Reviewing the first four episodes of “Westworld’s” fourth season, I noted that the show seemed unnecessarily convoluted, purposefully obscuring what was even happening until the season’s fourth episode. With the back half of “Westworld’s” season having now aired — the finale dropped August 14 — that convolution seems to have served a purpose. The show spent half its 2022 episodes avoiding getting to the point because, once there, there wasn’t that much to say.
The reveal at midseason was that the android Charlotte Hale (Tessa Thompson) had come up with a way to control humanity, and that all the people in her New York City were performing for her and her kind’s amusement. It was a neat reversal of the show’s original premise, wherein robots acted out loops made for them by people, and it also pushed on one of the show’s core questions: When left to their own devices, would robots invented by humans not just act in the ways humans do? In other words, can entities modeled on their creator ever really break free?
It was a novel and promising idea, and once we were settled into a reality whose basic facts I understood, I looked forward to seeing it develop. And there were genuinely intriguing moments, with a sequence in which Hale commanded a mindless human to play piano for her until his fingers bled suggesting the haunting heights to which “Westworld” creators Lisa Joy and Jonathan Nolan’s imagination can be put. And yet their heavy hands kept characters within their own restrictive loops. At its best, in its first two seasons, “Westworld’s” treatment of its characters as broad allegorical types worked towards a story that felt pulsing with an enigmatic truth that lay just out of reach. Sure, everyone on screen was a piece on a gameboard, but the game itself had a mesmerizing rhythm. The second half of this season, by contrast, gave way to a methodical wiping-out of various characters, in a charmless and frankly ugly total war that bore on past the end of viewer interest.

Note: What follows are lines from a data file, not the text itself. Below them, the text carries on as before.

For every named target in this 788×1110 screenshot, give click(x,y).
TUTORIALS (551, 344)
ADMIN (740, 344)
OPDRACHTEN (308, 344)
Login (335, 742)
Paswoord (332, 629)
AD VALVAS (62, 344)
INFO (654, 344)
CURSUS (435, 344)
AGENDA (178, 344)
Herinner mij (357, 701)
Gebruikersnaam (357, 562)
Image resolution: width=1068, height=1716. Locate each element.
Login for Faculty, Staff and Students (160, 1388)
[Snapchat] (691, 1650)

This bloodbath was triggered by Ed Harris’ Man in Black character, in an extension of his series-long nihilism; his viewpoint couldn’t help becoming the show’s. No critique of our salacious desire for violence could be made credibly by a show whose most recent hour was mainly characters whacking each other with hatchets. Sure, the show is stating that both humankind and the toys we create are inexorably drawn to violence, and the desire to dominate has always been a part of the set of issues “Westworld” addresses. But here, it felt less like a subject on the mind of Joy and Nolan than an erasing of whatever nuance had come before. And it swamped the dawning consciousness of this season’s iteration of the Dolores character, that her existence in New York was a myth she’d created to talk through her understanding of herself; the would-be soaring moment of Dolores’ return to Westworld at season’s end felt less like a declaration of intent than an attempt, at the end of a bacchanalia of murder, to reclaim past glories.

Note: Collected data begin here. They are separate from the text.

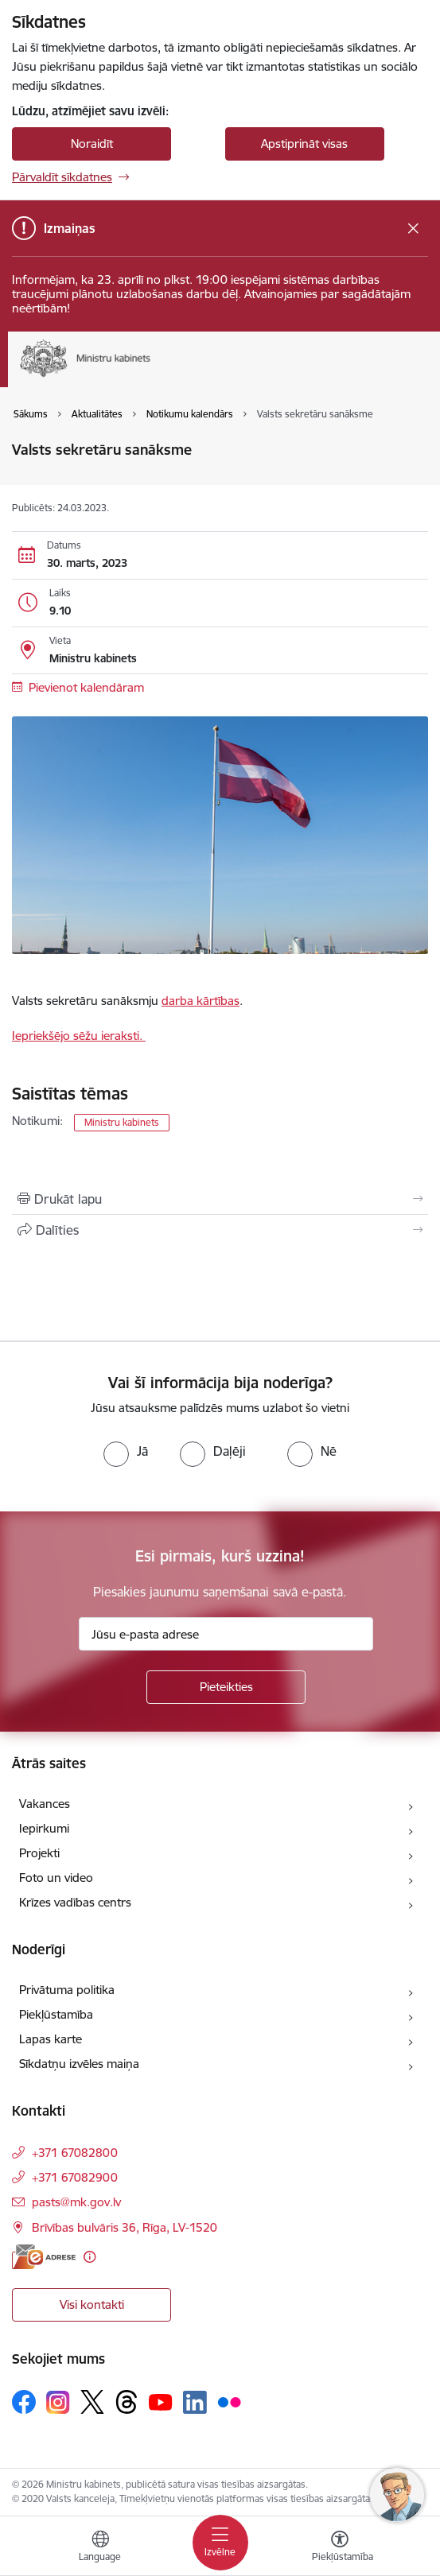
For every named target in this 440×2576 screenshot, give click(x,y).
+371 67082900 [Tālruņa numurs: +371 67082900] (75, 2177)
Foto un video (56, 1877)
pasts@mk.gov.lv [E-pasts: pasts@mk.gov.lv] (76, 2201)
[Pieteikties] (226, 1687)
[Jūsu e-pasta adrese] (226, 1634)
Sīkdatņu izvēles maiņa (79, 2063)
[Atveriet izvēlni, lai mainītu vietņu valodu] (100, 2548)
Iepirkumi (44, 1828)
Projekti (39, 1852)
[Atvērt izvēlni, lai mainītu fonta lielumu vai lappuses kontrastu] (340, 2548)
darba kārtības (200, 1000)
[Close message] (413, 228)
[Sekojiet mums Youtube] (161, 2401)
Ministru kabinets (121, 1122)
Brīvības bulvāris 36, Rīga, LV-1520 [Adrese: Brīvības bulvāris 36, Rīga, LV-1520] (124, 2227)
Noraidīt (92, 143)
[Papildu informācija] (89, 2257)
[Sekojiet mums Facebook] (24, 2402)
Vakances (44, 1803)
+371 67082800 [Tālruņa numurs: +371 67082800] (75, 2152)
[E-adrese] (44, 2257)
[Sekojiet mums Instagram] (58, 2402)
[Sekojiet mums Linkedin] (195, 2403)
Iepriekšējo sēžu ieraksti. (79, 1035)
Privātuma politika (67, 1989)
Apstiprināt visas (304, 143)
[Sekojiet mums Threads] (126, 2402)
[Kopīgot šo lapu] (220, 1230)
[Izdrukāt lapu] (220, 1199)
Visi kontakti (92, 2304)
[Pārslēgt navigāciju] (220, 2542)
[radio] (125, 1451)
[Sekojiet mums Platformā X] (92, 2402)
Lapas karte (50, 2038)
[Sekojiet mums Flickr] (229, 2401)
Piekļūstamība (56, 2014)
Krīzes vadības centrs (75, 1902)
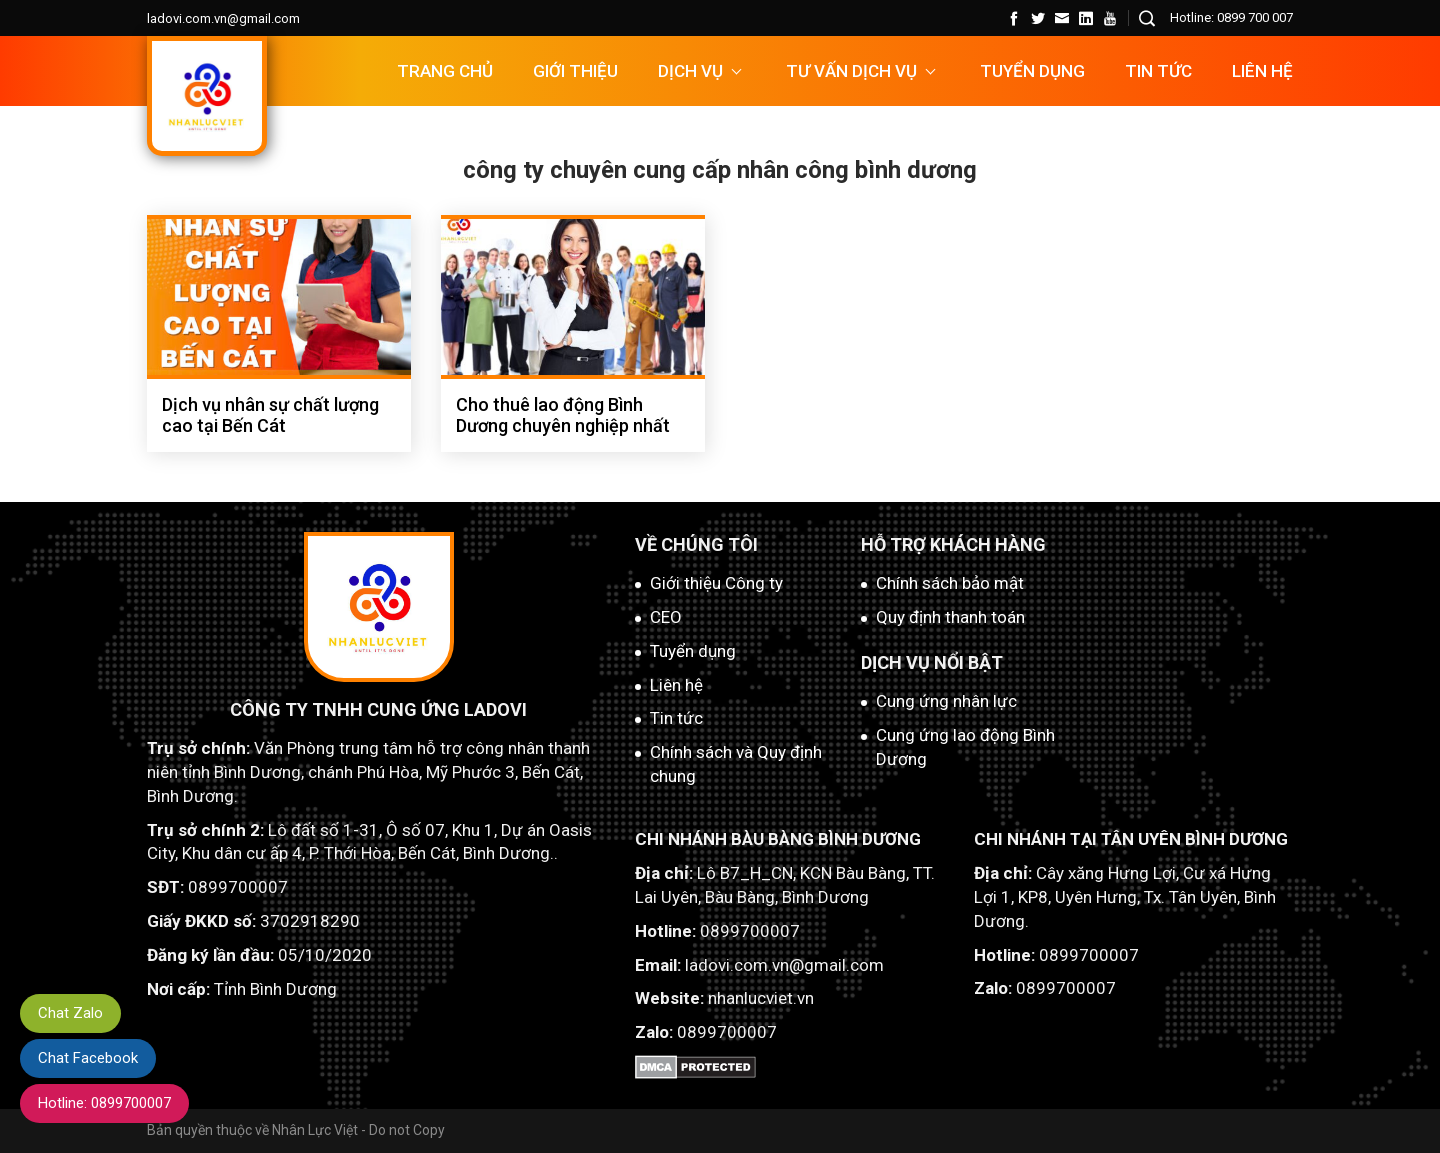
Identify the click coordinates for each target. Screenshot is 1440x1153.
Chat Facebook (88, 1058)
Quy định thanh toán (950, 617)
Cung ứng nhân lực (946, 701)
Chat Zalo (70, 1013)
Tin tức (1158, 71)
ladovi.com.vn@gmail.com (223, 18)
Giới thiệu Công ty (716, 583)
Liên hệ (1262, 71)
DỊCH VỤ (690, 71)
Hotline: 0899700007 (104, 1103)
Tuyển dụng (693, 651)
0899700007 (238, 887)
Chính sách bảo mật (950, 583)
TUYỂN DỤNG (1032, 71)
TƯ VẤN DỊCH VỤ (851, 71)
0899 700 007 (1255, 17)
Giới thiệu (575, 71)
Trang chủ (445, 71)
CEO (666, 617)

“Westworld,” like “Game of Thrones” — the genre series success of which one suspects HBO had hoped its robot serial could approach — has dark matter in its DNA. It is concerned with very rough stuff. And yet never before Season 4 did its deployment of violence seem quite so cynical. There was, at the heart of characters like Dolores and Maeve (Thandiwe Newton, badly underused this season), a questing and anxious curiosity about what it means to be alive in times of seismic change. Living through annihilation, on the other hand, is certainly a bad vibe, but doesn’t give the viewer much to hang onto.
The end of Season 4 seems to point toward a final showdown between Dolores and the world that made her; part of me hopes she gets that chance, and that the show gets the opportunity to do right by the world it created at first. Westworld, the park, was the scene of fascinating drama. By contrast, the area outside seemed to stymie Joy and Nolan, who have never quite got a bead on how to make the action of “Westworld” click outside the grounds. (Perhaps this accounts for why an eerie and uncannily lifeless New York City worked well at first.)
But it’s hard not to feel like this show has run out of ways to ask questions its creators are not that interested in answering. A season more into this story, we got four episodes that were effectively impossible to parse, and then four that built toward a random outburst of violent chaos that’s irrelevant, anyway, as many characters will likely just be rebuilt. I’ll always have a soft spot for this show: When Ramin Djawadi’s score kicked in as Dolores watched her memory of Teddy glimmer away, I felt something. But that moment just served to remind me how much of Season 4 I’d spent bemused by the show as a technical exercise, or outright bored by it. “Westworld” fans deserved better than the show’s fourth season. And should this be the end of the road, the series would be remembered as one with initial promise that gradually fell away, and one that probably ended at the right time.